Data records START
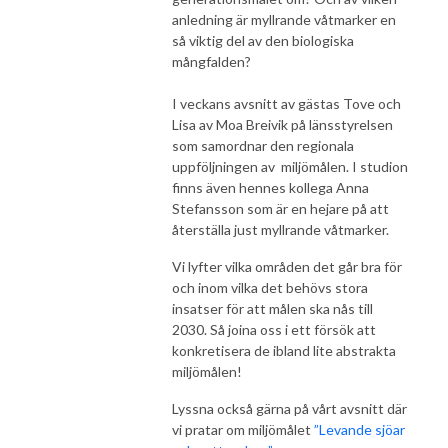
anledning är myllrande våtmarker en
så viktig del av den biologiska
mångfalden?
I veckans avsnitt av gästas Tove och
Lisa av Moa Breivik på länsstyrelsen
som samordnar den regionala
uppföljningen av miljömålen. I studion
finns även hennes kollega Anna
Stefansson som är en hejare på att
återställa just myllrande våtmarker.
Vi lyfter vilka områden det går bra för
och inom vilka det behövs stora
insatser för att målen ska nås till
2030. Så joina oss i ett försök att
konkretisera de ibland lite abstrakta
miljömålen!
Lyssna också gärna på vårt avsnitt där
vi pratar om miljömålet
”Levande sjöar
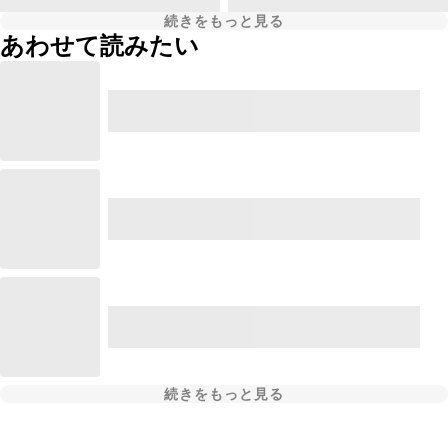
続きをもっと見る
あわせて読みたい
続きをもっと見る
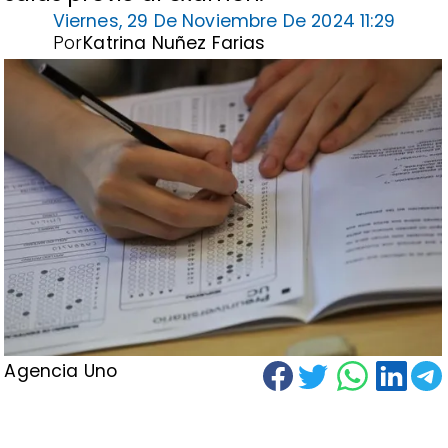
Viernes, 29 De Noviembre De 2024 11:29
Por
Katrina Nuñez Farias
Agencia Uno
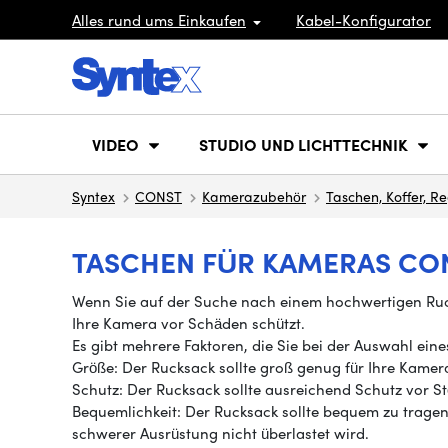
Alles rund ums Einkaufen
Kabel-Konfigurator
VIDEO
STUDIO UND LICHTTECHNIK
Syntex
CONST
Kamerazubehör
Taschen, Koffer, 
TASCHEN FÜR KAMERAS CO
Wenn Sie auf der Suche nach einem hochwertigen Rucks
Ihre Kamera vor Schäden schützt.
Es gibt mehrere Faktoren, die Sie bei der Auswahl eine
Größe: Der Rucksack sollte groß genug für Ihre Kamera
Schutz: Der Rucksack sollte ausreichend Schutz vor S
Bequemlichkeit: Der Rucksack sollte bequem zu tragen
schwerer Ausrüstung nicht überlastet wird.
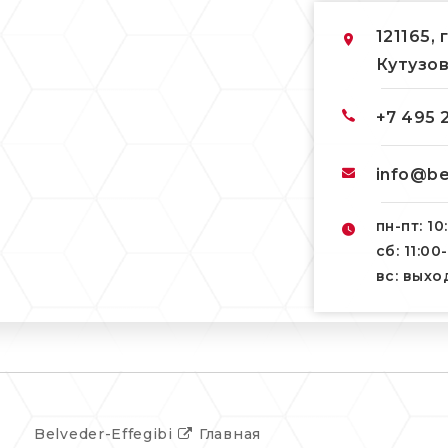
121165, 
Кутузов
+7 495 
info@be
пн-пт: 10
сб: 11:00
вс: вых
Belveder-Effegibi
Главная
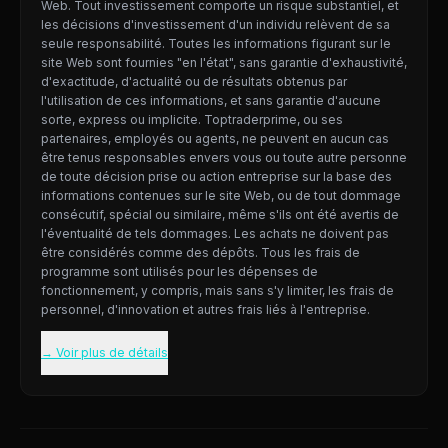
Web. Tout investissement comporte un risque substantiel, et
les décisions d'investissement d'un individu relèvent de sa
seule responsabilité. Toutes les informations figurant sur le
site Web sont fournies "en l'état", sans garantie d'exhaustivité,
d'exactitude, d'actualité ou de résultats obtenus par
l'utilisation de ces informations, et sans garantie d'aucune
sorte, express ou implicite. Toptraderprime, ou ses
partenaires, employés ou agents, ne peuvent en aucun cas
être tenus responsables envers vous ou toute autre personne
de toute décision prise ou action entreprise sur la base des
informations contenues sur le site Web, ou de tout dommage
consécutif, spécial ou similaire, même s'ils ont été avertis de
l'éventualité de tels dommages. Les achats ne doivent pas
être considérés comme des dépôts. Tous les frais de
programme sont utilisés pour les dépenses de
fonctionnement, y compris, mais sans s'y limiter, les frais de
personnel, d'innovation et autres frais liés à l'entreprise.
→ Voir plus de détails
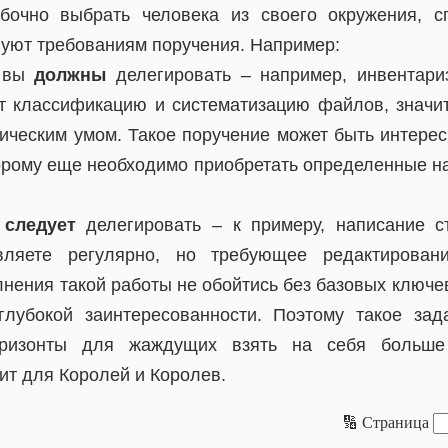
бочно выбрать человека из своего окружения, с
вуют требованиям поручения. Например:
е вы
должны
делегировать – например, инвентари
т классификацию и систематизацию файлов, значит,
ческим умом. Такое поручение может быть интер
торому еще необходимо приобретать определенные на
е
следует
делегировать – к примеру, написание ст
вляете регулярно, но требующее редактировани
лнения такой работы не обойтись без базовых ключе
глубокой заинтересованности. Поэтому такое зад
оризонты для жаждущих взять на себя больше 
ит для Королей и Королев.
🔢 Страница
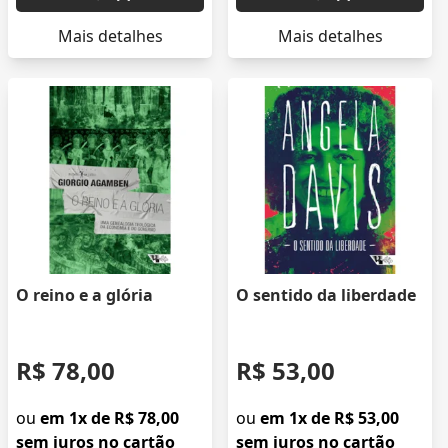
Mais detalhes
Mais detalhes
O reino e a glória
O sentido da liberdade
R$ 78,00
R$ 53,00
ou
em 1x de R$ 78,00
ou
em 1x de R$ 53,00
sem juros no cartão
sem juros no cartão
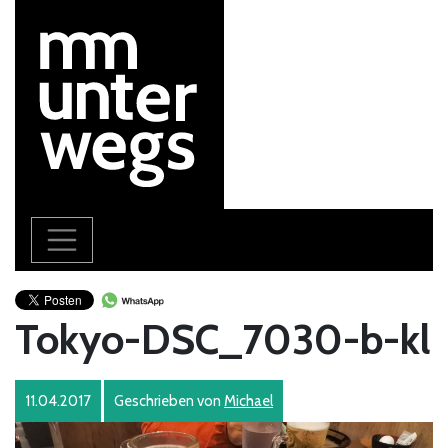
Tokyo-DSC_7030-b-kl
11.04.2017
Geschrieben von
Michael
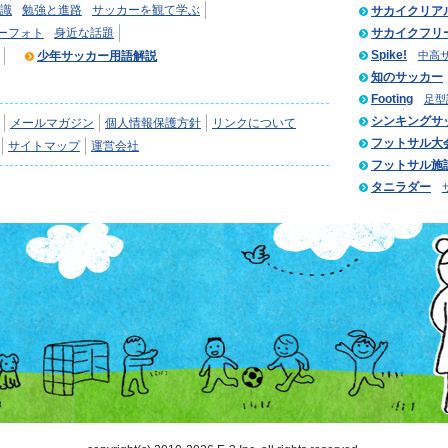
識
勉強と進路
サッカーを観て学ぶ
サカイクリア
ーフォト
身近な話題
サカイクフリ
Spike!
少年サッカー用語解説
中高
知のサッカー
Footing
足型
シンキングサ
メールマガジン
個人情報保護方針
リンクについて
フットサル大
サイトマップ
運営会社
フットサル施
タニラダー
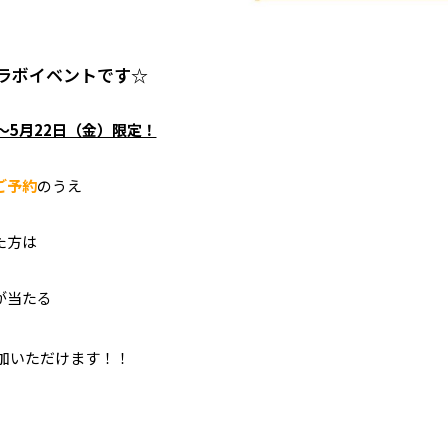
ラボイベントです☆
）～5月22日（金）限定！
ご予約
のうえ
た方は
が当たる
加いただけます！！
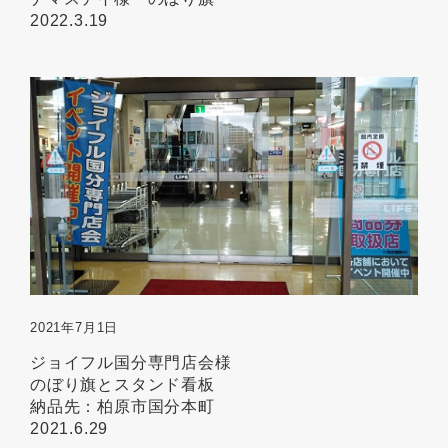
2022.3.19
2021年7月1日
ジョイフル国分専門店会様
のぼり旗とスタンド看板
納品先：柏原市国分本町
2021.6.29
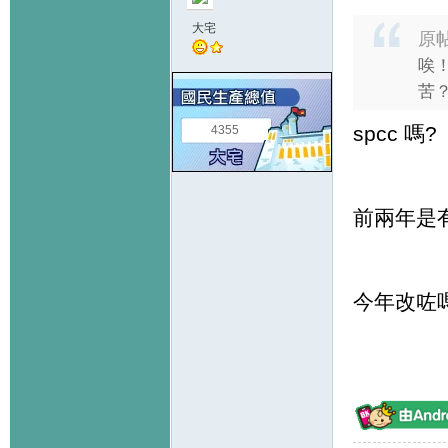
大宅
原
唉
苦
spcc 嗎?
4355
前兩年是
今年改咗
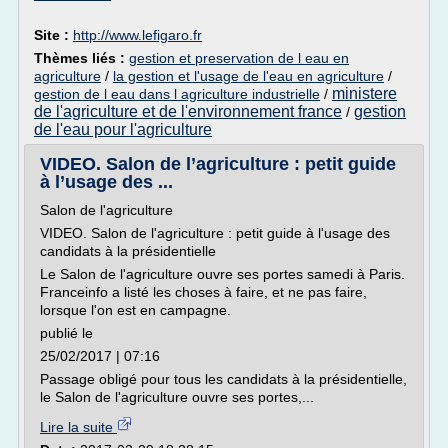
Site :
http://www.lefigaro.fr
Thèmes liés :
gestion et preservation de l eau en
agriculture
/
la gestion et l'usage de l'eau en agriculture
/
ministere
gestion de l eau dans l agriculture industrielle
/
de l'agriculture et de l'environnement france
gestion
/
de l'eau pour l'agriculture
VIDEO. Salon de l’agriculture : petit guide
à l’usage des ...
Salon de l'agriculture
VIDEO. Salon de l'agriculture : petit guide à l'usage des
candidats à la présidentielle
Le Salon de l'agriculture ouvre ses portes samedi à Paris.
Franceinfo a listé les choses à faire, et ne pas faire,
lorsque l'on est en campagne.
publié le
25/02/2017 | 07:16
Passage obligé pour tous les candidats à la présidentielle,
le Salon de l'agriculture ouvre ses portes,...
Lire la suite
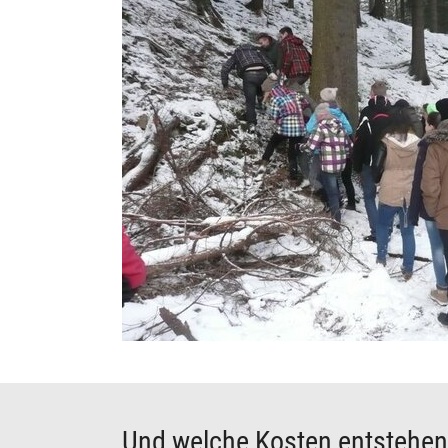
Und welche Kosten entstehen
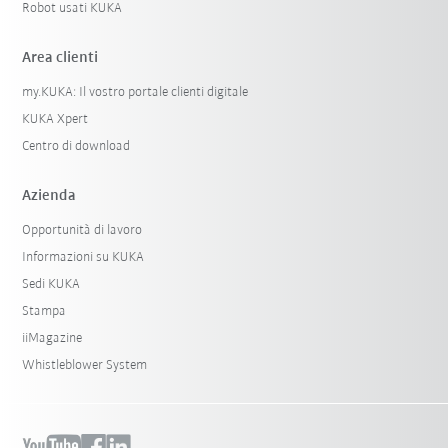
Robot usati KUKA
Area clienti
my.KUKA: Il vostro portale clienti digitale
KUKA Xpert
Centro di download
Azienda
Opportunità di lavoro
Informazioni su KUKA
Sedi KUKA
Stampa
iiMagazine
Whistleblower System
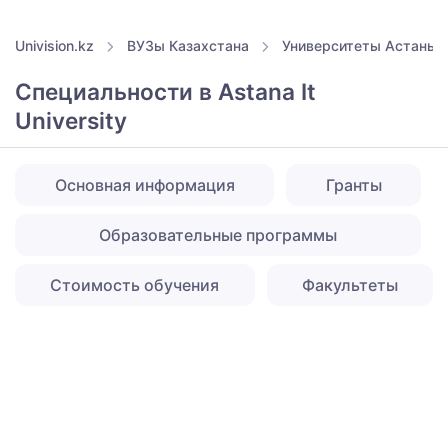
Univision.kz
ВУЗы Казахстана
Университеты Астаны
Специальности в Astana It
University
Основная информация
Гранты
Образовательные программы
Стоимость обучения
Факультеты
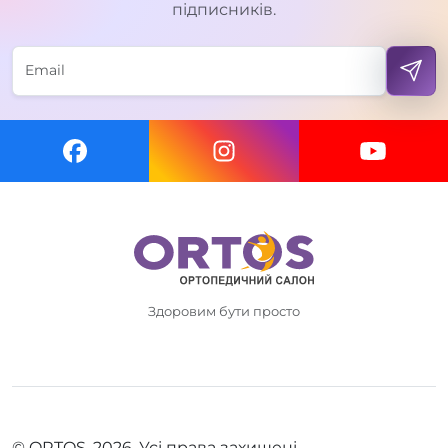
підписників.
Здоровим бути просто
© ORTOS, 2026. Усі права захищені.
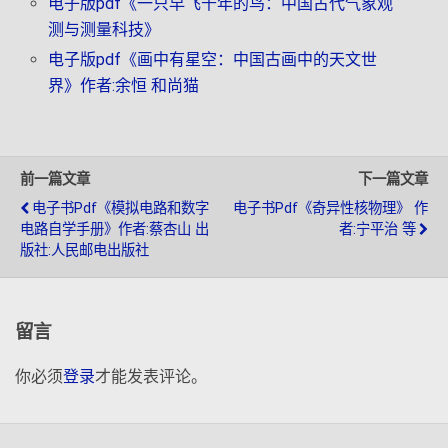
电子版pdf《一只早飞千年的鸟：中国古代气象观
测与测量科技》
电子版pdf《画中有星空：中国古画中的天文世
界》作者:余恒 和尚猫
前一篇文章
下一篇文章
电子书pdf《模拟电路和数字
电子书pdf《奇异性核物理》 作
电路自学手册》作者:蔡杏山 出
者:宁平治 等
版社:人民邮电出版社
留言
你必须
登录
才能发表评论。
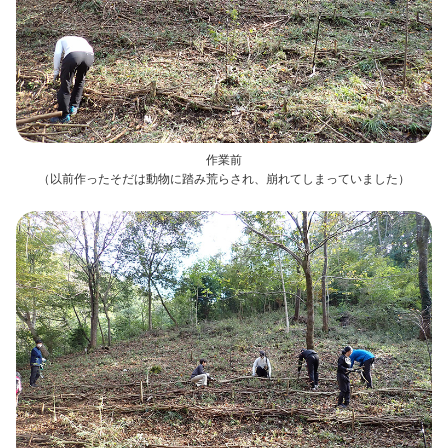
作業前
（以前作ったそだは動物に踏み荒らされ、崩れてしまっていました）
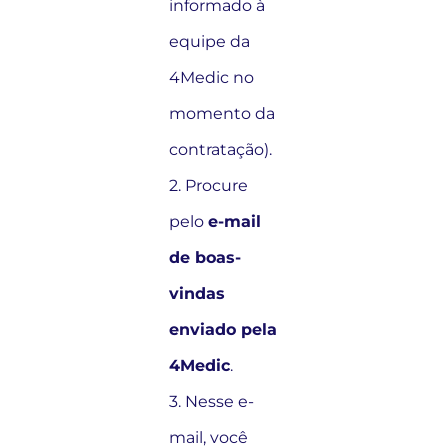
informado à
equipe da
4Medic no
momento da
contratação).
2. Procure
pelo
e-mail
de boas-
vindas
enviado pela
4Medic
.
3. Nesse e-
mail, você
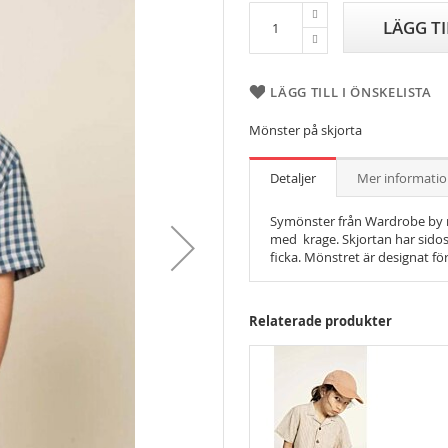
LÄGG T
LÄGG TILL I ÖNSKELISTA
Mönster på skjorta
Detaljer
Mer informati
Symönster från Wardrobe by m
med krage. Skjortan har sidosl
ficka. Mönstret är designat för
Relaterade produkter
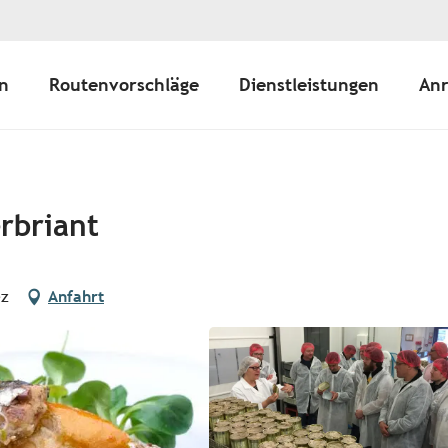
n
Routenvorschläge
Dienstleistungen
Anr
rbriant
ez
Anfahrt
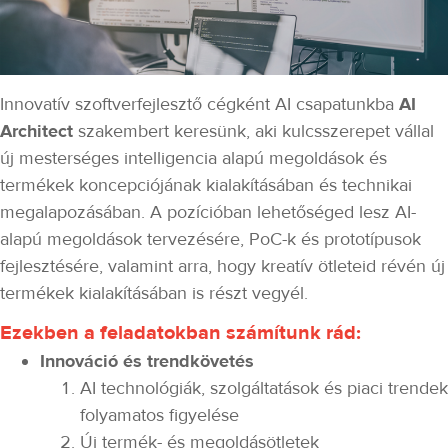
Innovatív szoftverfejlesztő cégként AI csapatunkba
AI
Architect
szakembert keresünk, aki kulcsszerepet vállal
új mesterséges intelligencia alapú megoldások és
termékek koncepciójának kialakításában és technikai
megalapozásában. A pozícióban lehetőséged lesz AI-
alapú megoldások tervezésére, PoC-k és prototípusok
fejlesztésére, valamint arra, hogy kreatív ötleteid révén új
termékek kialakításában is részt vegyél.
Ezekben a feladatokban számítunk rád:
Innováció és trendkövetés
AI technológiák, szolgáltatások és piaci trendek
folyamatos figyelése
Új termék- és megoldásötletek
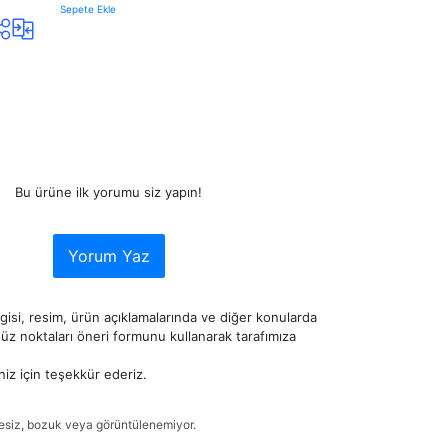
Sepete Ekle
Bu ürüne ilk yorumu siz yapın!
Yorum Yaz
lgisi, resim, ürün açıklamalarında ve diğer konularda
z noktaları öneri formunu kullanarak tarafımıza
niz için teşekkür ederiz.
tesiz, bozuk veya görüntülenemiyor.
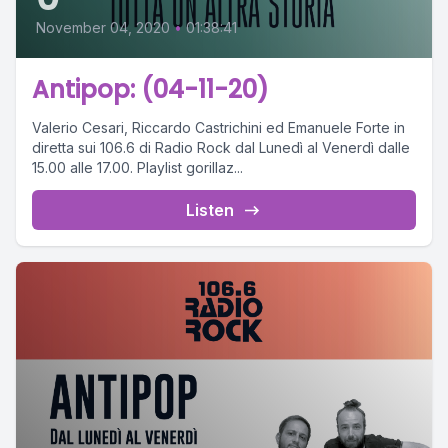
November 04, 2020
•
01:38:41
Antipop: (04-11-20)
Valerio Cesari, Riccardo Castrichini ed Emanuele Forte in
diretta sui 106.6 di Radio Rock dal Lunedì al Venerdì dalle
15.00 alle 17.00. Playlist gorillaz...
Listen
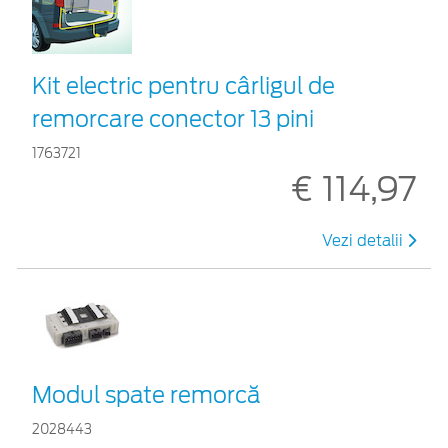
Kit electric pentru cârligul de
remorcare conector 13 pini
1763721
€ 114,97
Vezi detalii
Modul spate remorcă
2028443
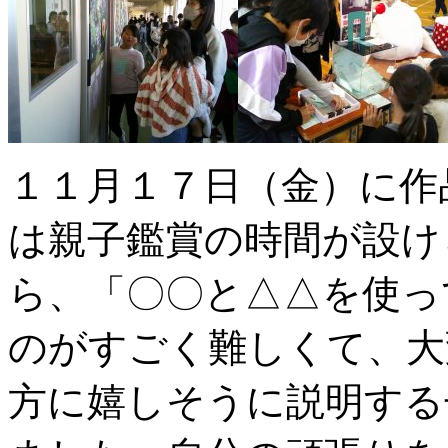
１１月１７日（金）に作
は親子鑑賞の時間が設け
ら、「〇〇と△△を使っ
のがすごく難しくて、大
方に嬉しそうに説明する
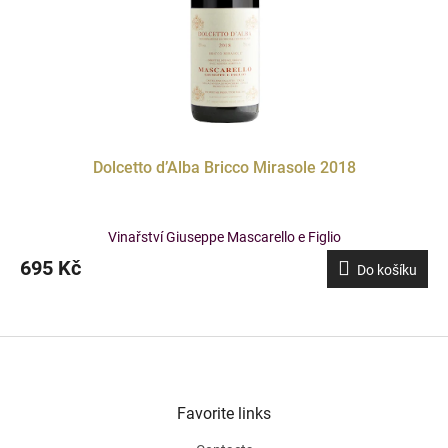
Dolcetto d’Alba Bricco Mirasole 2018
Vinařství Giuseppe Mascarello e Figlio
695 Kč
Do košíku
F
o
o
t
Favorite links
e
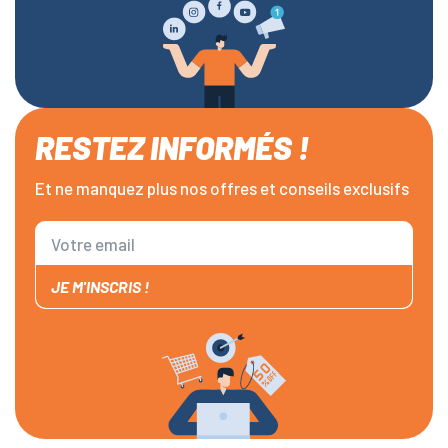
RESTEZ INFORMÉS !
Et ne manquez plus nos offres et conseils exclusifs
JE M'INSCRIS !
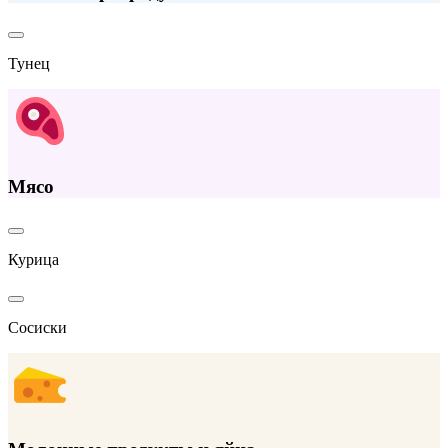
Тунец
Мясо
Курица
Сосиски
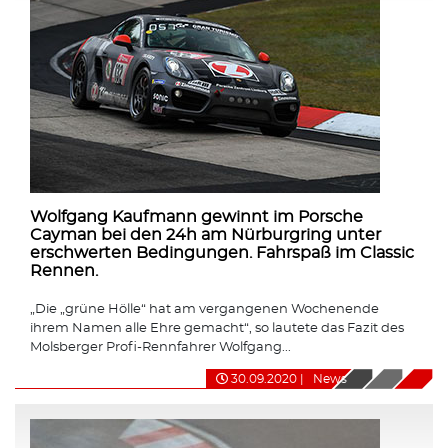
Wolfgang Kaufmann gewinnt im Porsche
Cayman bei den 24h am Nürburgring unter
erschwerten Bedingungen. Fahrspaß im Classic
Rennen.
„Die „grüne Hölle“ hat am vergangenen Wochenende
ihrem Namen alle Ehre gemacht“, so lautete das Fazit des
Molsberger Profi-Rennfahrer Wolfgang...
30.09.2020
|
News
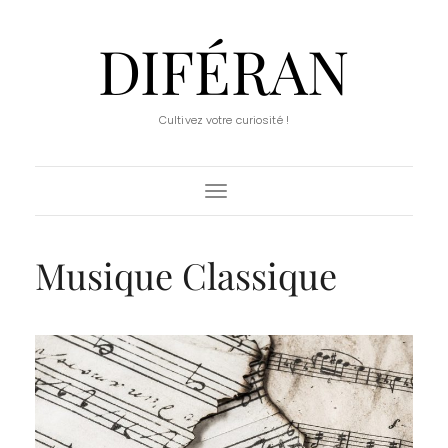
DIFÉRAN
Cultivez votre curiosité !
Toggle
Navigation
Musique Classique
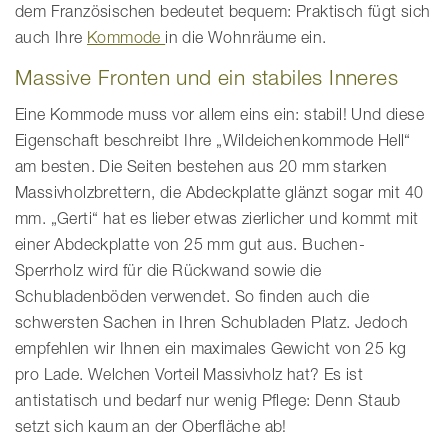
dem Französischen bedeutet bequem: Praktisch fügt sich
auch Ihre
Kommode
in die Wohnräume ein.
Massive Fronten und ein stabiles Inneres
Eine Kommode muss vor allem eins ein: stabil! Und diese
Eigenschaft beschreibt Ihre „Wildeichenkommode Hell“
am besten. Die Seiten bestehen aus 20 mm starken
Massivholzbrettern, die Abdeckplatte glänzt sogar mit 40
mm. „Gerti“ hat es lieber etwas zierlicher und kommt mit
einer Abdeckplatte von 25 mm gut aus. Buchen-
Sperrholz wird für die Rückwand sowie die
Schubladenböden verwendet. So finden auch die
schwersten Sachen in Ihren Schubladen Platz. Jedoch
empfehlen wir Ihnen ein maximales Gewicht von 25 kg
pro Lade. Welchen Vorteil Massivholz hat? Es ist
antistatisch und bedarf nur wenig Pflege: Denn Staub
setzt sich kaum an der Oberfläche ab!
Data records END
Using the records above, print exactly the run of lines that starts with the line with "Le Salon de l'agriculture ouvre ses portes samedi" and goes on through the line with "Университеты Астаны", pictures excluded.

Le Salon de l'agriculture ouvre ses portes samedi à Paris.
Franceinfo a listé les choses à faire, et ne pas faire,
lorsque l'on est en campagne.
publié le
25/02/2017 | 07:16
Passage obligé pour tous les candidats à la présidentielle,
le Salon de l'agriculture ouvre ses portes,...
Lire la suite
Und welche Kosten entstehen
Robot usati KUKA
Area clienti
my.KUKA: Il vostro portale clienti digitale
KUKA Xpert
Centro di download
Azienda
Opportunità di lavoro
Informazioni su KUKA
Sedi KUKA
Stampa
iiMagazine
Whistleblower System
Univision.kz
ВУЗы Казахстана
Университеты Астаны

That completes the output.